First of all – I apologize. I have not written for some time. Now – for my post…
A belief in the essential importance of PLAY in our lives is something I have known for some time – perhaps all of my life. I certainly played as a child. Whether it was an evening filled with Hide and Seek and kids of a variety of ages in our St. Paul neighborhood; or a week spent with jacks, roller skates, four square, jump ropes and tea parties on my neighbor’s driveway with her granddaughter; I have very specific and warm memories of hours spent in play. Every summer featured plays – some made up and others from a script – put together on the porch and performed in the basement rec room by me, my sister and a few neighbors. We sometimes charged as much as a nickel to attend what I am certain was a lively musical performance about leprechauns or princesses. I participated in plays and programs at every opportunity. I obviously have never been afraid to stand up in from of an audience.
In school, I always tried out for plays and skits of any variety. I did not always get the part I wanted, but I always was given some role that kept me engaged. My single claim to fame at Highland Park Senior High School was the lead in My Fair Lady. Yes, I was Eliza Doolittle – not because I was the “best” singer, but because I had the best cockney accent! I can still remember most of the lines and songs, making me a potentially annoying audience member if I attend a performance somewhere.
In my life as a kindergarten teacher, the curriculum I taught was entitled Playways. My college professor, Dr. Harlan Hanson was the co-creator of the curriculum. It was built on the knowledge that play is a child’s work and the best way for them to explore and learn about the world is through play.
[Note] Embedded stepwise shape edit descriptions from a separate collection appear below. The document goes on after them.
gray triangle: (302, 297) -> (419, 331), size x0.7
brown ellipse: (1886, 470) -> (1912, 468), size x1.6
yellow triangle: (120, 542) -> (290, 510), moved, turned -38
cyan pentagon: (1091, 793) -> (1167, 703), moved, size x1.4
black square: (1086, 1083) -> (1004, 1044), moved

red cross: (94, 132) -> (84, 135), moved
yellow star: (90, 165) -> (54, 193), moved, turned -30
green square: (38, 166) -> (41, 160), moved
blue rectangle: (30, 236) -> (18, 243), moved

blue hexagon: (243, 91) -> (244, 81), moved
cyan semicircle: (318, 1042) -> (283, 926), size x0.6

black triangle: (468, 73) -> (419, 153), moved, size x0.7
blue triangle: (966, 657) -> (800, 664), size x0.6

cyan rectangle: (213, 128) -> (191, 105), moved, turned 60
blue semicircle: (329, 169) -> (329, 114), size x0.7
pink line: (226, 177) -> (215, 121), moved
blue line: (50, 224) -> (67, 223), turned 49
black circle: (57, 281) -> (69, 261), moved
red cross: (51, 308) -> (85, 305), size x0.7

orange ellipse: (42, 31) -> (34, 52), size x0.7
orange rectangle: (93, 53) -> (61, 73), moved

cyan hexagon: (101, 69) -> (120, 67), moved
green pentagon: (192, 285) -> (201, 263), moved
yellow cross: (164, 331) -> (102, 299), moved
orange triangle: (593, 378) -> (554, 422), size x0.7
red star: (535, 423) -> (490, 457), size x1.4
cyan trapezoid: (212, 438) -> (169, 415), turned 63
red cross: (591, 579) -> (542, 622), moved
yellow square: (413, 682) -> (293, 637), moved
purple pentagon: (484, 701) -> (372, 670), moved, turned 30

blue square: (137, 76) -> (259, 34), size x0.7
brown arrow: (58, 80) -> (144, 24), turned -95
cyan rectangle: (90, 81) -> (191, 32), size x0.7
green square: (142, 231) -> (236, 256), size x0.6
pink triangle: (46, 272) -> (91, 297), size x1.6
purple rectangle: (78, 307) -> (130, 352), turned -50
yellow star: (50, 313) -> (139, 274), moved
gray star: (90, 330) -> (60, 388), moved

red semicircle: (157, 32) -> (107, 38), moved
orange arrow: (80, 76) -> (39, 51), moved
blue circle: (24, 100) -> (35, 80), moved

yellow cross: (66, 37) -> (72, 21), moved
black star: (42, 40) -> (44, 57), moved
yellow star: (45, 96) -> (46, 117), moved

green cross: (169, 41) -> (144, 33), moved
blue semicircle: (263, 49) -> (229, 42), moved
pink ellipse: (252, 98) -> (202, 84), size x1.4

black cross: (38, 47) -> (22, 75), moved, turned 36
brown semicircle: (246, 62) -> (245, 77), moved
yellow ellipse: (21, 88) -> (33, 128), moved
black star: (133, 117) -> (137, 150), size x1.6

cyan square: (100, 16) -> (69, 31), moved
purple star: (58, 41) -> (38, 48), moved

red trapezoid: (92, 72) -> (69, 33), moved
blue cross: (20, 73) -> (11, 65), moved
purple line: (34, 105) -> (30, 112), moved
It makes me sad, that play is being unilaterally removed from most of public education, construed as a “waste of valuable teaching time.” I will go out on a limb here and say: Nothing could be further from the truth and more hazardous to the future of our culture and civilization than that opinion! Play is essential to life and learning. What are our children learning if there is no choice to explore their innate curiosity about their world and the people in it? What are we as adults, parents and grandparents doing to supplement that lack of play in formal education with play opportunities elsewhere?
This past weekend I attended the annual conference of the Association for Applied and Therapeutic Humor in Orlando, Florida. The conference theme was “The Power & Purpose of Play.” It was a powerful and purposeful experience. Those in attendance are humor and laughter professionals and enthusiasts, from a wide variety of occupations, missions and avocations; who understand the important of incorporating laughter and humor into life – their own and those with whom they experience life’s journey. According to the website: “Therapeutic humor is any intervention that promotes health and wellness by stimulating a playful discovery, expression or appreciation of the absurdity or incongruity of life’s situations. This intervention may enhance health or be used as a complementary treatment of illness to facilitate healing or coping, whether physical, emotional, cognitive, social or spiritual.” Officially adopted by the AATH Board of Directors on June 1, 2000.
Not that I needed reminding, but I was reminded by everyone attending, along with each and every presenter/speaker, that play is essential to our nature and a keenly valuable resource for navigating the narrow spots of life. We even had a night of “RECESS” complete with marbles, jacks, hopscotch, kick ball, four square, hoola hoops and jumping rope to demonstrate how joyful the freedom to choose to participate in play activities can be. (Serendipitously, all activities were one-hand friendly!) There was always a place for participation as a cheerleader, if that was your choice. The spirit and the laughter in the room was palpable! We had a “Rock, Scissors, Paper championship, where everyone started out as a competitor and then became part of the cheer squad for the victor until there were only two competitors left – with a hundred cheerleaders each. With great anticipation, the final match was held and the “champion” was boisterously cheered by everyone in the room. It was a fast-paced, exciting, non-threatening, 5 minutes of activity for a room full of adults – all of whom were enthusiastically willing and eager to play.
What this organization and those attending the conference did was to reinforce and enhance what I know to be true: We ALL need to look at our lives today as well as in our childhood to rediscover the essence of the play activities in our history, and hold their essence as a resource for resiliently responding to whatever life brings our way. Play is not only for children. And we would do well to ensure that play is part of everyone’s life – young and old.